The daemon is responsible for:

  • Node attestation — On startup, the daemon authenticates to the control plane using a configured Verifier (JoinToken, AWS Instance Identity Document, GCP Instance Identity Token, and others). This establishes the node’s identity.
  • Metadata collection — Gathers host and workload metadata from the environment: Kubernetes pod labels, namespaces, and container names; AWS instance identity; OS information; network interfaces. This metadata drives workload attestation.
  • Policy synchronization — Receives identity, service, and credential policies from the control plane and loads them into the kernel module.
  • Certificate operations — Acts as a local certificate authority or forwards certificate signing requests to the control plane. Signs CSRs generated by the kernel module for workload SVIDs.
  • Kernel communication — Communicates with the kernel module through the /dev/riptides character device using Protocol Buffer messages.

Kernel Module

Section titled “Kernel Module”

The kernel module is a Linux kernel module (not eBPF) that enforces security policy at the socket level. It intercepts TCP connections transparently and applies identity-based authentication and authorization without any application changes.

Key capabilities:

  • TLS/mTLS termination — Performs full TLS 1.3, quantum-ready handshakes in kernel space. When kernel TLS (kTLS) is available, symmetric cryptographic operations are offloaded to kTLS for performance, with an in-kernel TLS implementation as a fallback.
  • Private key protection — Workload private keys are generated and stored in kernel memory. They are never accessible from user space, eliminating an entire class of key-theft attacks.
  • Policy enforcement — Evaluates access control rules at connection time. Connections that violate policy are dropped before any application code executes.
  • Credential injection — Intercepts outbound HTTP requests and rewrites headers on the wire (for example, adding Authorization headers or AWS SigV4 signatures) before packets leave the machine.
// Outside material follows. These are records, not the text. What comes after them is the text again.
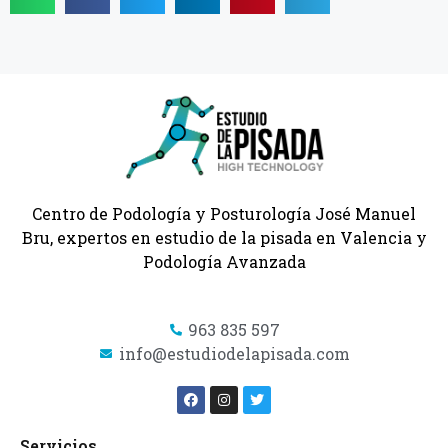
Centro de Podología y Posturología José Manuel
Bru, expertos en estudio de la pisada en Valencia y
Podología Avanzada
963 835 597
info@estudiodelapisada.com
Servicios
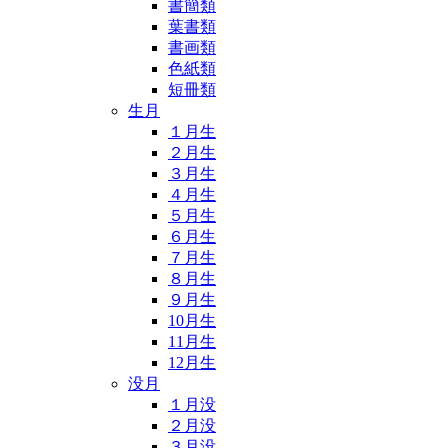
書簡類
葉書類
書画類
色紙類
短冊類
生月
１月生
２月生
３月生
４月生
５月生
６月生
７月生
８月生
９月生
10月生
11月生
12月生
没月
１月没
２月没
３月没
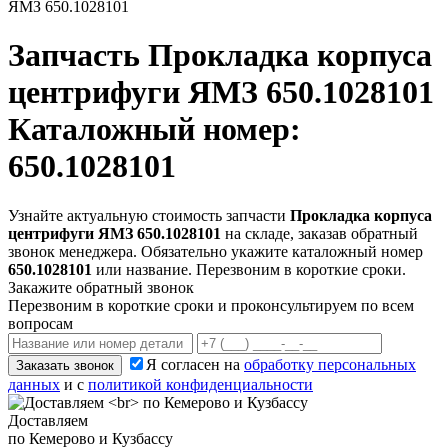
ЯМЗ 650.1028101
Запчасть
Прокладка корпуса
центрифуги ЯМЗ 650.1028101
Каталожный номер:
650.1028101
Узнайте актуальную стоимость запчасти
Прокладка корпуса
центрифуги ЯМЗ 650.1028101
на складе, заказав обратный
звонок менеджера. Обязательно укажите каталожный номер
650.1028101
или название. Перезвоним в короткие сроки.
Закажите обратный звонок
Перезвоним в короткие сроки и проконсультируем по всем
вопросам
Я согласен на
обработку персональных
Заказать звонок
данных
и с
политикой конфиденциальности
Доставляем
по Кемерово и Кузбассу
The application never handles the credential directly.
  • Transparent operation — Applications connect using ordinary plaintext TCP sockets. The kernel module intercepts at the socket level and upgrades connections to TLS or mTLS as policy dictates.

Trust Domains and SPIFFE

Section titled “Trust Domains and SPIFFE”

Riptides uses the SPIFFE (Secure Production Identity Framework for Everyone) standard for workload identity.

Every deployment operates within a trust domain (for example, example.com). Within a trust domain, each workload receives a SPIFFE ID of the form:

spiffe://<trust-domain>/<workload-id>

Workloads prove their identity using SVIDs (SPIFFE Verifiable Identity Documents), which are X.509 certificates or JWT tokens containing the workload’s SPIFFE ID.

Data Flow

Section titled “Data Flow”

The following describes how policy moves from declaration to enforcement:

  1. Declare — An operator creates or updates identity, service, and credential policies on the control plane using CRDs.
  2. Distribute — The control plane reconciles the policies and pushes the resulting configuration (certificates, access rules, credential bindings) to daemons over gRPC.
  3. Load — Each daemon writes the configuration to the kernel module through the /dev/riptides character device.
  4. Enforce — The kernel module applies the configuration immediately. New and existing connections are evaluated against the loaded policies. TLS handshakes use the provisioned certificates, and credential injection rules take effect on matching outbound requests.

This push-based architecture means policy changes propagate to all nodes without requiring workload restarts or redeployments.